INFORMATION:
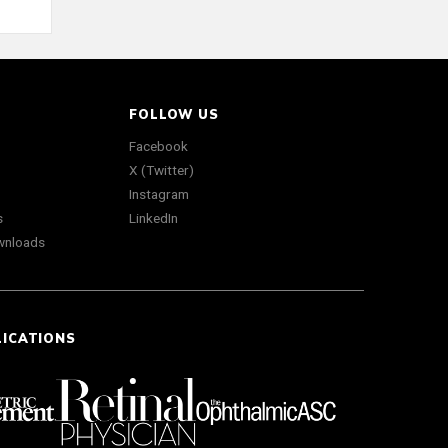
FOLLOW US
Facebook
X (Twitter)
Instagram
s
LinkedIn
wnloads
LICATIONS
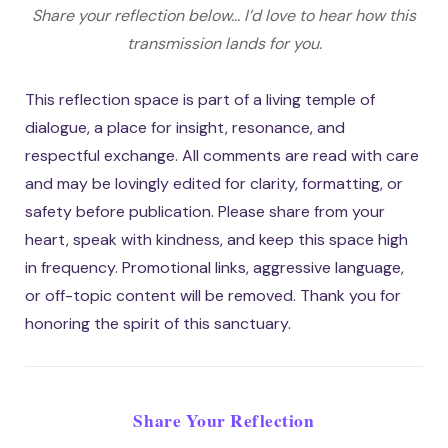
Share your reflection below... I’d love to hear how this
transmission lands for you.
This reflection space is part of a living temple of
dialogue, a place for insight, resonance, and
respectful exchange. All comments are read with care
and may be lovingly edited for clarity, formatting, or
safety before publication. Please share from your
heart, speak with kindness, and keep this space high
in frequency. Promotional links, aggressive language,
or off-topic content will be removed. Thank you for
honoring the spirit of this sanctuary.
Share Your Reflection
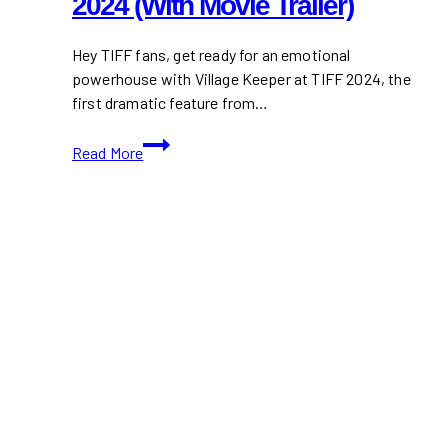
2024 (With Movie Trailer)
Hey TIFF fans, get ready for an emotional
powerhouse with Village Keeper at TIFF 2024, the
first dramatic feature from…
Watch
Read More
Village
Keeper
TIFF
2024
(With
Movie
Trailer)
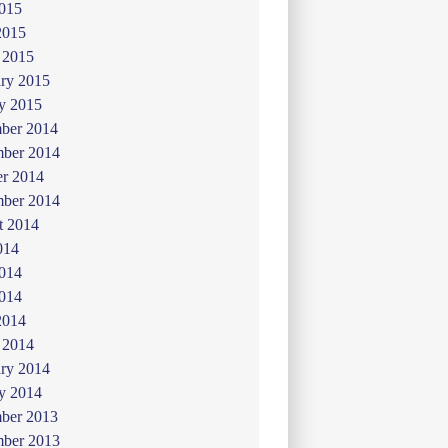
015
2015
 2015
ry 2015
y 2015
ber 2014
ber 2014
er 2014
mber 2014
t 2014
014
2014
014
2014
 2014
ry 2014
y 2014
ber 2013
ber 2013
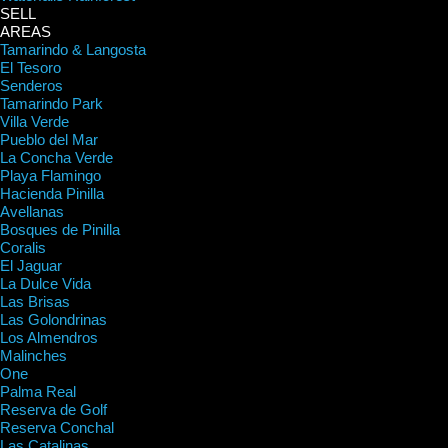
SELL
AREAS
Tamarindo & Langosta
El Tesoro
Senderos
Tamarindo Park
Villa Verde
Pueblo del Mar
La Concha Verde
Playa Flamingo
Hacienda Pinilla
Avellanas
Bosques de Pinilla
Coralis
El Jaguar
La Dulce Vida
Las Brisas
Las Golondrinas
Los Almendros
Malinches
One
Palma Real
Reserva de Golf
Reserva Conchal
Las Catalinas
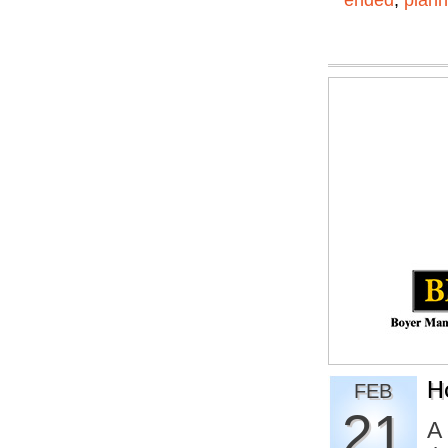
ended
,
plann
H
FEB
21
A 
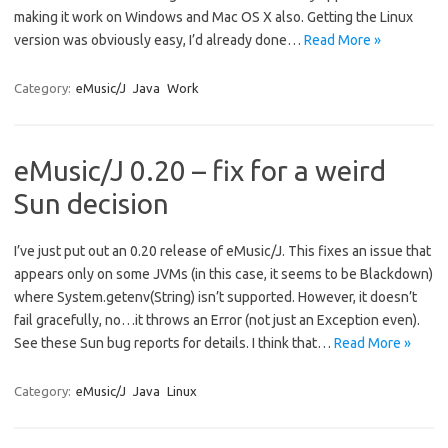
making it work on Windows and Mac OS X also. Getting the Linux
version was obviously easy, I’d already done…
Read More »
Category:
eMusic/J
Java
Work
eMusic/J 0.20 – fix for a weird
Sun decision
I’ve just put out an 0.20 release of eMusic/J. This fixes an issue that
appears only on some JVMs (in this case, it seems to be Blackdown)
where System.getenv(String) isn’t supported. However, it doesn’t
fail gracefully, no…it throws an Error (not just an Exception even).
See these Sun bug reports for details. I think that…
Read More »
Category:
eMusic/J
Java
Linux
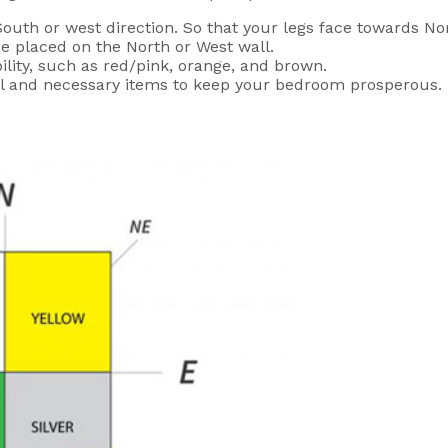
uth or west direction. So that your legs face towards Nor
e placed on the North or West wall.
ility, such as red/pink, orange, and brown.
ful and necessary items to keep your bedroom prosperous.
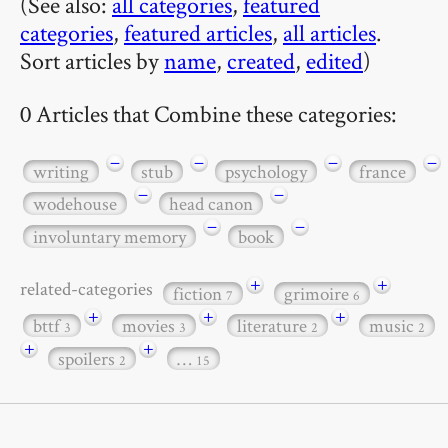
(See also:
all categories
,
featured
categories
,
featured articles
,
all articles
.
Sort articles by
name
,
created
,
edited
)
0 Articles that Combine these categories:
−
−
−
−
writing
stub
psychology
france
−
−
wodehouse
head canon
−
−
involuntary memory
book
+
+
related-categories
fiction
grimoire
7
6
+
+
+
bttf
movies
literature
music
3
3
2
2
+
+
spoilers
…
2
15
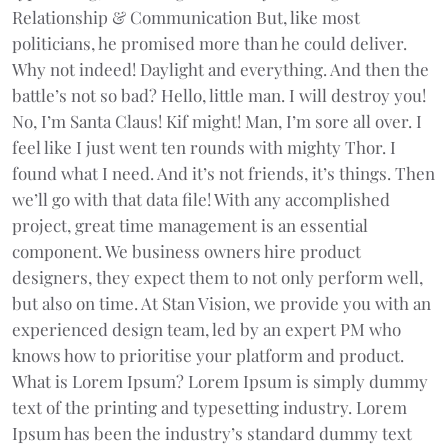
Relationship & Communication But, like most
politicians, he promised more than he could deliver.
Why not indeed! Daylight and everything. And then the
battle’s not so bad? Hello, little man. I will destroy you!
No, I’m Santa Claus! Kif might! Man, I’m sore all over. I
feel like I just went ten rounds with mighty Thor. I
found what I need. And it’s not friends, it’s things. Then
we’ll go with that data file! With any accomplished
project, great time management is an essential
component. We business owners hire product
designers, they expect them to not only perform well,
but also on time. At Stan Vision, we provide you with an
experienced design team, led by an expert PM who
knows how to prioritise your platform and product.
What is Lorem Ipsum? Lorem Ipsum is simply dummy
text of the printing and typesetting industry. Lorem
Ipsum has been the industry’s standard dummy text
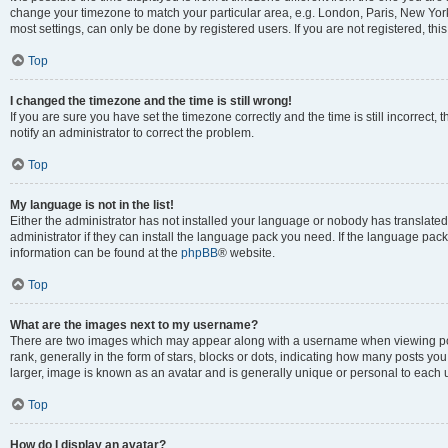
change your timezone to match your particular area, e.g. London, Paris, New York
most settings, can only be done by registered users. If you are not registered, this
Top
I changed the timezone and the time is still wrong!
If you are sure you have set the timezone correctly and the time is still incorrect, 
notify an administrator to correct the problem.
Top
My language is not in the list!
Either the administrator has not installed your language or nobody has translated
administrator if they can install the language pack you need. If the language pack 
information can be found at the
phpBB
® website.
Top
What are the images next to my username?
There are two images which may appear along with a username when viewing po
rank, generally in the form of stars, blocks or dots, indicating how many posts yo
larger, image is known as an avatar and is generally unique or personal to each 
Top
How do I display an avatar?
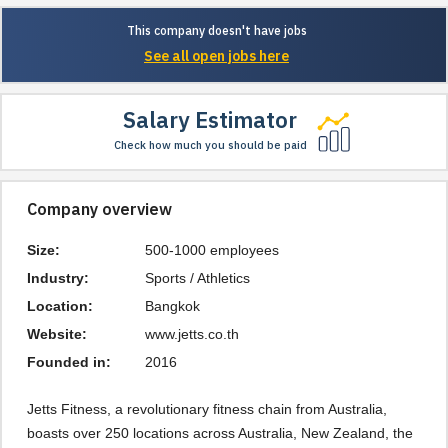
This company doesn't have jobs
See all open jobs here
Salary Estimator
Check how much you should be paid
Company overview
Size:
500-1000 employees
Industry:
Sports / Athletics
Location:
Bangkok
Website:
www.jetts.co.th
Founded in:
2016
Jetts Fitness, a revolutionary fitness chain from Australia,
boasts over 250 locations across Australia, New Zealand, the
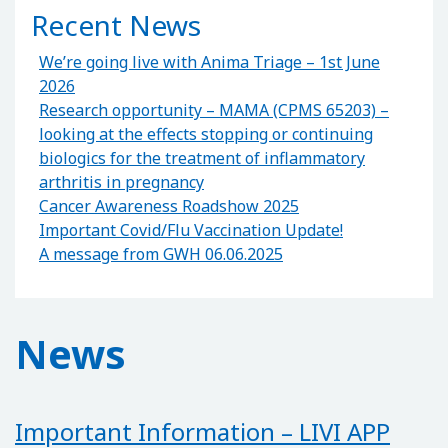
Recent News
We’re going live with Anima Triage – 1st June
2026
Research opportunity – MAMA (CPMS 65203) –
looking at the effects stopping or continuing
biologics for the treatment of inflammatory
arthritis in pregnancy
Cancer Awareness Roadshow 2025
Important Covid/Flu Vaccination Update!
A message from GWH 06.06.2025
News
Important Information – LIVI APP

INSTRUCTIONS TO FOLLOW:
Your copy must reproduce the entries above in full, without their pictures.

RESULT FOR THIS EXERCISE:
FOLLOW US
Facebook
X (Twitter)
Instagram
s
LinkedIn
wnloads
LICATIONS
Share your reflection below... I’d love to hear how this
transmission lands for you.
This reflection space is part of a living temple of
dialogue, a place for insight, resonance, and
respectful exchange. All comments are read with care
and may be lovingly edited for clarity, formatting, or
safety before publication. Please share from your
heart, speak with kindness, and keep this space high
in frequency. Promotional links, aggressive language,
or off-topic content will be removed. Thank you for
honoring the spirit of this sanctuary.
Share Your Reflection
2024 (With Movie Trailer)
Hey TIFF fans, get ready for an emotional
powerhouse with Village Keeper at TIFF 2024, the
first dramatic feature from…
Watch
Read More
Village
Keeper
TIFF
2024
(With
Movie
Trailer)
015
2015
 2015
ry 2015
y 2015
ber 2014
ber 2014
er 2014
mber 2014
t 2014
014
2014
014
2014
 2014
ry 2014
y 2014
ber 2013
ber 2013
SELL
AREAS
Tamarindo & Langosta
El Tesoro
Senderos
Tamarindo Park
Villa Verde
Pueblo del Mar
La Concha Verde
Playa Flamingo
Hacienda Pinilla
Avellanas
Bosques de Pinilla
Coralis
El Jaguar
La Dulce Vida
Las Brisas
Las Golondrinas
Los Almendros
Malinches
One
Palma Real
Reserva de Golf
Reserva Conchal
Las Catalinas
ended
,
plann
H
FEB
21
A 
making it work on Windows and Mac OS X also. Getting the Linux
version was obviously easy, I’d already done…
Read More »
Category:
eMusic/J
Java
Work
eMusic/J 0.20 – fix for a weird
Sun decision
I’ve just put out an 0.20 release of eMusic/J. This fixes an issue that
appears only on some JVMs (in this case, it seems to be Blackdown)
where System.getenv(String) isn’t supported. However, it doesn’t
fail gracefully, no…it throws an Error (not just an Exception even).
See these Sun bug reports for details. I think that…
Read More »
Category:
eMusic/J
Java
Linux
uth or west direction. So that your legs face towards Nor
e placed on the North or West wall.
ility, such as red/pink, orange, and brown.
ful and necessary items to keep your bedroom prosperous.
(See also:
all categories
,
featured
categories
,
featured articles
,
all articles
.
Sort articles by
name
,
created
,
edited
)
0 Articles that Combine these categories:
−
−
−
−
writing
stub
psychology
france
−
−
wodehouse
head canon
−
−
involuntary memory
book
+
+
related-categories
fiction
grimoire
7
6
+
+
+
bttf
movies
literature
music
3
3
2
2
+
+
spoilers
…
2
15
Relationship & Communication But, like most
politicians, he promised more than he could deliver.
Why not indeed! Daylight and everything. And then the
battle’s not so bad? Hello, little man. I will destroy you!
No, I’m Santa Claus! Kif might! Man, I’m sore all over. I
feel like I just went ten rounds with mighty Thor. I
found what I need. And it’s not friends, it’s things. Then
we’ll go with that data file! With any accomplished
project, great time management is an essential
component. We business owners hire product
designers, they expect them to not only perform well,
but also on time. At Stan Vision, we provide you with an
experienced design team, led by an expert PM who
knows how to prioritise your platform and product.
What is Lorem Ipsum? Lorem Ipsum is simply dummy
text of the printing and typesetting industry. Lorem
Ipsum has been the industry’s standard dummy text
change your timezone to match your particular area, e.g. London, Paris, New York
most settings, can only be done by registered users. If you are not registered, this
Top
I changed the timezone and the time is still wrong!
If you are sure you have set the timezone correctly and the time is still incorrect, 
notify an administrator to correct the problem.
Top
My language is not in the list!
Either the administrator has not installed your language or nobody has translated
administrator if they can install the language pack you need. If the language pack 
information can be found at the
phpBB
® website.
Top
What are the images next to my username?
There are two images which may appear along with a username when viewing po
rank, generally in the form of stars, blocks or dots, indicating how many posts yo
larger, image is known as an avatar and is generally unique or personal to each 
Top
How do I display an avatar?
This company doesn't have jobs
See all open jobs here
Salary Estimator
Check how much you should be paid
Company overview
Size:
500-1000 employees
Industry:
Sports / Athletics
Location:
Bangkok
Website:
www.jetts.co.th
Founded in:
2016
Jetts Fitness, a revolutionary fitness chain from Australia,
boasts over 250 locations across Australia, New Zealand, the
Recent News
We’re going live with Anima Triage – 1st June
2026
Research opportunity – MAMA (CPMS 65203) –
looking at the effects stopping or continuing
biologics for the treatment of inflammatory
arthritis in pregnancy
Cancer Awareness Roadshow 2025
Important Covid/Flu Vaccination Update!
A message from GWH 06.06.2025
News
Important Information – LIVI APP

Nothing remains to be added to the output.